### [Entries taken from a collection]
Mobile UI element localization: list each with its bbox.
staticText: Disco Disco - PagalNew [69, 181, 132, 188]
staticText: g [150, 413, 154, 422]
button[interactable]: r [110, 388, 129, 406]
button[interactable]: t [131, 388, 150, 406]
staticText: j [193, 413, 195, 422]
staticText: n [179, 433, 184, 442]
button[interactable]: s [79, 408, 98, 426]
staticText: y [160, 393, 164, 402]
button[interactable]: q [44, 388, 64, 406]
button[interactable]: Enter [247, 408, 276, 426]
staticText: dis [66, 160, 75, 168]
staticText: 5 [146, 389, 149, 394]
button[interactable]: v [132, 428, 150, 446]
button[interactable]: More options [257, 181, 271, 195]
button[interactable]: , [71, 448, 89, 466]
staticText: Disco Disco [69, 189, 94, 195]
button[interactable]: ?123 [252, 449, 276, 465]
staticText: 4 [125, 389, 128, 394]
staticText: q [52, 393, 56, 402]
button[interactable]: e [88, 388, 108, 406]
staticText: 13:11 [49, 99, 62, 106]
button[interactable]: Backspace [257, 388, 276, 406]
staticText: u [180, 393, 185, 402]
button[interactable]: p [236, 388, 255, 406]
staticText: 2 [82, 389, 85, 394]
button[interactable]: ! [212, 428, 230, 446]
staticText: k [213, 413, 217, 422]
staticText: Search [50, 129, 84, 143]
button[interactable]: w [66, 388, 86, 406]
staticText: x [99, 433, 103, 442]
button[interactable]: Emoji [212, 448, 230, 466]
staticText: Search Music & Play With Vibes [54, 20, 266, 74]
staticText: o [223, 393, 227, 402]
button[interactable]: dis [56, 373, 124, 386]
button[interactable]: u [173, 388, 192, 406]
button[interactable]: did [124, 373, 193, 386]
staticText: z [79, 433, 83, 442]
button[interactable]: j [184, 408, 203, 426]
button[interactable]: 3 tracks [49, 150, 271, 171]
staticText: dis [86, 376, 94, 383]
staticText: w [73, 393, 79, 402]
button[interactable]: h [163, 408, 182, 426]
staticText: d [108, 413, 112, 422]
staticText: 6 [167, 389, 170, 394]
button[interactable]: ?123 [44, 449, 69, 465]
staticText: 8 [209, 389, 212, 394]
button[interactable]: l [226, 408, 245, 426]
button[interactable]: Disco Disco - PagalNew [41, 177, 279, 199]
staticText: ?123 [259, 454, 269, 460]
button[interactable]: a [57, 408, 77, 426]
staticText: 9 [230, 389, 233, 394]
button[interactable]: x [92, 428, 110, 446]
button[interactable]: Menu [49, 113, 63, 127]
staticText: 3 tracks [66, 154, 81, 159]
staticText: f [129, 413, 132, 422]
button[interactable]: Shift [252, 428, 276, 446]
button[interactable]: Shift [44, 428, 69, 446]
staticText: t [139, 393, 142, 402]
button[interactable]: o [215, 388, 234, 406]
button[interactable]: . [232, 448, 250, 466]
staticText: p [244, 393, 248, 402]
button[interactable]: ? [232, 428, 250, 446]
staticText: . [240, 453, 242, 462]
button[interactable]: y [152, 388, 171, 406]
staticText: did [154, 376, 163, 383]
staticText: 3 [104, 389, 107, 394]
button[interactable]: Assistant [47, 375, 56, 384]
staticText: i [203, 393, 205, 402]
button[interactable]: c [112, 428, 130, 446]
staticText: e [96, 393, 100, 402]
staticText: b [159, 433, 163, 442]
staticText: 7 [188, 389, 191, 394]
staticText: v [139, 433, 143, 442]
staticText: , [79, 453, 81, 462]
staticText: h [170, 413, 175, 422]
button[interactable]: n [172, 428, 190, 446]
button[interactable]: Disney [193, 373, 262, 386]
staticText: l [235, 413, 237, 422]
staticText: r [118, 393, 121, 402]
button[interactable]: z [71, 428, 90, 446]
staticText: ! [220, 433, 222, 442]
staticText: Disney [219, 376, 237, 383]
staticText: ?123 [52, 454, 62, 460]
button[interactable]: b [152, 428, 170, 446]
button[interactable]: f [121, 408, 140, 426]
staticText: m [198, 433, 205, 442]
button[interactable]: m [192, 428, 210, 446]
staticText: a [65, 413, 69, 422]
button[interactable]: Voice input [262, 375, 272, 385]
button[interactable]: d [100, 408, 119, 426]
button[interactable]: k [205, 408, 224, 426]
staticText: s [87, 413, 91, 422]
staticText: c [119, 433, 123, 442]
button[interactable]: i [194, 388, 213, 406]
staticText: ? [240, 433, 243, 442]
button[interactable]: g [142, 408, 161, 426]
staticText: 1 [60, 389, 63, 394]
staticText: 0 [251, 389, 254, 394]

### [PROBLEM STATEMENT]
Go through the records above and write each one out again exactly.

### [RESPONSE]
Mobile UI element localization: list each with its bbox.
staticText: Disco Disco - PagalNew [69, 181, 132, 188]
staticText: g [150, 413, 154, 422]
button[interactable]: r [110, 388, 129, 406]
button[interactable]: t [131, 388, 150, 406]
staticText: j [193, 413, 195, 422]
staticText: n [179, 433, 184, 442]
button[interactable]: s [79, 408, 98, 426]
staticText: y [160, 393, 164, 402]
button[interactable]: q [44, 388, 64, 406]
button[interactable]: Enter [247, 408, 276, 426]
staticText: dis [66, 160, 75, 168]
staticText: 5 [146, 389, 149, 394]
button[interactable]: v [132, 428, 150, 446]
button[interactable]: More options [257, 181, 271, 195]
button[interactable]: , [71, 448, 89, 466]
staticText: Disco Disco [69, 189, 94, 195]
button[interactable]: ?123 [252, 449, 276, 465]
staticText: 4 [125, 389, 128, 394]
staticText: q [52, 393, 56, 402]
button[interactable]: e [88, 388, 108, 406]
staticText: 13:11 [49, 99, 62, 106]
button[interactable]: Backspace [257, 388, 276, 406]
staticText: u [180, 393, 185, 402]
button[interactable]: p [236, 388, 255, 406]
staticText: 2 [82, 389, 85, 394]
button[interactable]: ! [212, 428, 230, 446]
staticText: k [213, 413, 217, 422]
staticText: Search [50, 129, 84, 143]
button[interactable]: w [66, 388, 86, 406]
staticText: x [99, 433, 103, 442]
button[interactable]: Emoji [212, 448, 230, 466]
staticText: Search Music & Play With Vibes [54, 20, 266, 74]
staticText: o [223, 393, 227, 402]
button[interactable]: dis [56, 373, 124, 386]
button[interactable]: u [173, 388, 192, 406]
button[interactable]: did [124, 373, 193, 386]
staticText: z [79, 433, 83, 442]
button[interactable]: j [184, 408, 203, 426]
button[interactable]: 3 tracks [49, 150, 271, 171]
staticText: dis [86, 376, 94, 383]
staticText: w [73, 393, 79, 402]
button[interactable]: h [163, 408, 182, 426]
staticText: d [108, 413, 112, 422]
staticText: 6 [167, 389, 170, 394]
button[interactable]: ?123 [44, 449, 69, 465]
staticText: 8 [209, 389, 212, 394]
button[interactable]: l [226, 408, 245, 426]
button[interactable]: Disco Disco - PagalNew [41, 177, 279, 199]
staticText: ?123 [259, 454, 269, 460]
button[interactable]: a [57, 408, 77, 426]
staticText: 9 [230, 389, 233, 394]
button[interactable]: x [92, 428, 110, 446]
button[interactable]: Menu [49, 113, 63, 127]
staticText: 3 tracks [66, 154, 81, 159]
staticText: f [129, 413, 132, 422]
button[interactable]: Shift [252, 428, 276, 446]
button[interactable]: Shift [44, 428, 69, 446]
staticText: t [139, 393, 142, 402]
button[interactable]: o [215, 388, 234, 406]
button[interactable]: . [232, 448, 250, 466]
staticText: p [244, 393, 248, 402]
button[interactable]: ? [232, 428, 250, 446]
staticText: . [240, 453, 242, 462]
button[interactable]: y [152, 388, 171, 406]
staticText: did [154, 376, 163, 383]
staticText: 3 [104, 389, 107, 394]
button[interactable]: Assistant [47, 375, 56, 384]
staticText: i [203, 393, 205, 402]
button[interactable]: c [112, 428, 130, 446]
staticText: e [96, 393, 100, 402]
staticText: b [159, 433, 163, 442]
staticText: 7 [188, 389, 191, 394]
staticText: v [139, 433, 143, 442]
staticText: , [79, 453, 81, 462]
staticText: h [170, 413, 175, 422]
button[interactable]: n [172, 428, 190, 446]
button[interactable]: Disney [193, 373, 262, 386]
staticText: l [235, 413, 237, 422]
staticText: r [118, 393, 121, 402]
button[interactable]: z [71, 428, 90, 446]
staticText: ! [220, 433, 222, 442]
staticText: Disney [219, 376, 237, 383]
staticText: ?123 [52, 454, 62, 460]
button[interactable]: b [152, 428, 170, 446]
button[interactable]: f [121, 408, 140, 426]
staticText: m [198, 433, 205, 442]
button[interactable]: m [192, 428, 210, 446]
staticText: a [65, 413, 69, 422]
button[interactable]: Voice input [262, 375, 272, 385]
button[interactable]: d [100, 408, 119, 426]
button[interactable]: k [205, 408, 224, 426]
staticText: s [87, 413, 91, 422]
staticText: c [119, 433, 123, 442]
button[interactable]: i [194, 388, 213, 406]
staticText: ? [240, 433, 243, 442]
button[interactable]: g [142, 408, 161, 426]
staticText: 1 [60, 389, 63, 394]
staticText: 0 [251, 389, 254, 394]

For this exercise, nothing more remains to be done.